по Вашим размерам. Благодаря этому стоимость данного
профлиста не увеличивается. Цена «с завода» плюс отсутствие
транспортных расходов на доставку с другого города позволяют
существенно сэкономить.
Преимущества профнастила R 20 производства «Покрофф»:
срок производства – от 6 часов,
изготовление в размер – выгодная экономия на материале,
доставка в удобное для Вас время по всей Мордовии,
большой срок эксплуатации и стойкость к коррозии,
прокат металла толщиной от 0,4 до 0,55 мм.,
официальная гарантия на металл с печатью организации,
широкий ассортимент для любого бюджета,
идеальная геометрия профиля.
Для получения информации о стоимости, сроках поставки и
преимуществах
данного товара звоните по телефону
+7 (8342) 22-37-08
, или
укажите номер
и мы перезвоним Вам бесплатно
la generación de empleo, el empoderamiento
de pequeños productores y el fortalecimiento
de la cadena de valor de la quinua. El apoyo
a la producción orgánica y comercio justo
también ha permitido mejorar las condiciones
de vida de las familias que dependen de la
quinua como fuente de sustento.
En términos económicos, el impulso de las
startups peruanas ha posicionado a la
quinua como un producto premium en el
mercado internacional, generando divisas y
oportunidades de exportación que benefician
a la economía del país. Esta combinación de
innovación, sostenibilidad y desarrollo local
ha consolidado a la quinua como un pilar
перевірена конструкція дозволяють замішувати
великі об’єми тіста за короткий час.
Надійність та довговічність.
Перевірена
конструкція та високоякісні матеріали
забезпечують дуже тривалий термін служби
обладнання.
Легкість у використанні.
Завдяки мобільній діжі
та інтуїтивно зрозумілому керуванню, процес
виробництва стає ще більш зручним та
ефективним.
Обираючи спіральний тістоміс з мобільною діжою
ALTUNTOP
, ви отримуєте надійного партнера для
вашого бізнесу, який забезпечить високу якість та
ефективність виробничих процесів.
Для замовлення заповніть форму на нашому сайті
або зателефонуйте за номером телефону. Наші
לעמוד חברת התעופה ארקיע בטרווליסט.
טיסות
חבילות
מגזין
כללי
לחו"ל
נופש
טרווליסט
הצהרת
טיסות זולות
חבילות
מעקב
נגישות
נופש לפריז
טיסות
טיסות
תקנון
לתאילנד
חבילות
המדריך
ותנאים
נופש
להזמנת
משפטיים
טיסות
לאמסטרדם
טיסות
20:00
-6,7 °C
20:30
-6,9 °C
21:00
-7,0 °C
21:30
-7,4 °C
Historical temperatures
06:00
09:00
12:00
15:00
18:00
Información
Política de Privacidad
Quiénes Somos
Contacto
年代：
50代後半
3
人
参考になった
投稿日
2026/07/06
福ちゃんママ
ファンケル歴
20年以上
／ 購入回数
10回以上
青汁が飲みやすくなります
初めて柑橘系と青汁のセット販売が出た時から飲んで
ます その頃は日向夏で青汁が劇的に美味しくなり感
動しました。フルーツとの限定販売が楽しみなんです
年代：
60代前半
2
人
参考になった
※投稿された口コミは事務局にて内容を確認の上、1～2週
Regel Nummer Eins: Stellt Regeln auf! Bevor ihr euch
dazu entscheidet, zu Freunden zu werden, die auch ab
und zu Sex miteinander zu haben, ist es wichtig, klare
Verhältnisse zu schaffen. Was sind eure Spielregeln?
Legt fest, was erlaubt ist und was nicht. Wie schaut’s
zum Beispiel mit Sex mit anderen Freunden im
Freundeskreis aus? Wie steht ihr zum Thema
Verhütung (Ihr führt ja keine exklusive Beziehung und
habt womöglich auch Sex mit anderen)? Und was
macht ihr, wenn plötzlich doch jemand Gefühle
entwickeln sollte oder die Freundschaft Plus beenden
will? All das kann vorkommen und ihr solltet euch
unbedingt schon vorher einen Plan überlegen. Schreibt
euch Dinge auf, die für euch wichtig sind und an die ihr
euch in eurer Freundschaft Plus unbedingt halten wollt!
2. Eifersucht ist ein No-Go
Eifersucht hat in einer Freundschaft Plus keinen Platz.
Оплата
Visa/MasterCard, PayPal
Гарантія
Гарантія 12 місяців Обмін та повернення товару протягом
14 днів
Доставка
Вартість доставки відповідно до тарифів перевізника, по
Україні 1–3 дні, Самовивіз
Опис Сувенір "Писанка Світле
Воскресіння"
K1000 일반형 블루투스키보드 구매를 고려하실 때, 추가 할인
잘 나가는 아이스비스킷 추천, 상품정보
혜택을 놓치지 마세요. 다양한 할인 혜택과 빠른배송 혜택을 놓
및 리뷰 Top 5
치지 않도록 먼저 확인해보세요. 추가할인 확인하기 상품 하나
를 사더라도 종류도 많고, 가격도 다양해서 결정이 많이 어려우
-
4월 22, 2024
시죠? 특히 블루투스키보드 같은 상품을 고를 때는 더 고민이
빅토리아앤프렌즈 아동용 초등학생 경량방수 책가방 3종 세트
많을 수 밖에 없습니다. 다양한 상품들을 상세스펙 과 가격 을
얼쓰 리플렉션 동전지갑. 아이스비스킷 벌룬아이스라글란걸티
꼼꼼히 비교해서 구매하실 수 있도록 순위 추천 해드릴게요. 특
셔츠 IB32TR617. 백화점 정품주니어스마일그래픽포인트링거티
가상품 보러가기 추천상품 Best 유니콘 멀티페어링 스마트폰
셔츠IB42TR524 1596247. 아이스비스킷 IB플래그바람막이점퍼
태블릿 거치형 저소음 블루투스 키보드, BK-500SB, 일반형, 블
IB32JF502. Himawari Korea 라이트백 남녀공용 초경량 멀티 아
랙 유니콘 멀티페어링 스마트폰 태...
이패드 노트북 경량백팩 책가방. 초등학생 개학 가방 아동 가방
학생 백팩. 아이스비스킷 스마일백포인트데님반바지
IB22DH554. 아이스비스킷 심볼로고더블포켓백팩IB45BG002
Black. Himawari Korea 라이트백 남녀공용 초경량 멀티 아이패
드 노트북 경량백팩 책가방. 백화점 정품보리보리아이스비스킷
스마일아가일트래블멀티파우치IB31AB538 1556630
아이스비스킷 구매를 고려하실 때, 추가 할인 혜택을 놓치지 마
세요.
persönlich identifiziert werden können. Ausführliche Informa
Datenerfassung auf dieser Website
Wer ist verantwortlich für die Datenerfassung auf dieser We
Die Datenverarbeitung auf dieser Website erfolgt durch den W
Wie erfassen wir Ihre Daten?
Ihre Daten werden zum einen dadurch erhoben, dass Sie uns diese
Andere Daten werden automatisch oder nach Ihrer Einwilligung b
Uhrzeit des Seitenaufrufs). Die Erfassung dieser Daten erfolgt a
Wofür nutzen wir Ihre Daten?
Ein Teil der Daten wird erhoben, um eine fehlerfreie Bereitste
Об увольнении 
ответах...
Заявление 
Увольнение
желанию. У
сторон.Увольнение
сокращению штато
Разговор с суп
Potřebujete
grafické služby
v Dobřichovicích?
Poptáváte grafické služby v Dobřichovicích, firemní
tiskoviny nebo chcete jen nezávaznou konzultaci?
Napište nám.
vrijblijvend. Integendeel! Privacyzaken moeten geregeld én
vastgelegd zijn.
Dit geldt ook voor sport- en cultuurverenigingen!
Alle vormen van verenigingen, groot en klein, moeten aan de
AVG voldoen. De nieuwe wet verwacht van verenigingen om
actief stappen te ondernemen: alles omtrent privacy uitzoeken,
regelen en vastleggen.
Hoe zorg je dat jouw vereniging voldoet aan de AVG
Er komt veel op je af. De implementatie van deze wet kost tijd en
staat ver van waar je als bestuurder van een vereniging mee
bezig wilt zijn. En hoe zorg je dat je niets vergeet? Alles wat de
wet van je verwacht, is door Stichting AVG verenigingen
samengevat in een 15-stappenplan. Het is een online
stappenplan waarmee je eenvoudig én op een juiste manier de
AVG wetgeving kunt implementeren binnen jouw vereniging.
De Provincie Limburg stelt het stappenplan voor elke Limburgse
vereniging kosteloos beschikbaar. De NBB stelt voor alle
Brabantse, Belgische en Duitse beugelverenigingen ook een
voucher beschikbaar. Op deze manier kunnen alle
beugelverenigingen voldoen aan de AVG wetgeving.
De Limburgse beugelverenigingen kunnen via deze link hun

WHAT THE TASK ASKS: Using the records above, restate word for word the lines from the one with "Надійність та довговічність." through the one with "надійного партнера для", both included.

WORKED SOLUTION:
Надійність та довговічність.
Перевірена
конструкція та високоякісні матеріали
забезпечують дуже тривалий термін служби
обладнання.
Легкість у використанні.
Завдяки мобільній діжі
та інтуїтивно зрозумілому керуванню, процес
виробництва стає ще більш зручним та
ефективним.
Обираючи спіральний тістоміс з мобільною діжою
ALTUNTOP
, ви отримуєте надійного партнера для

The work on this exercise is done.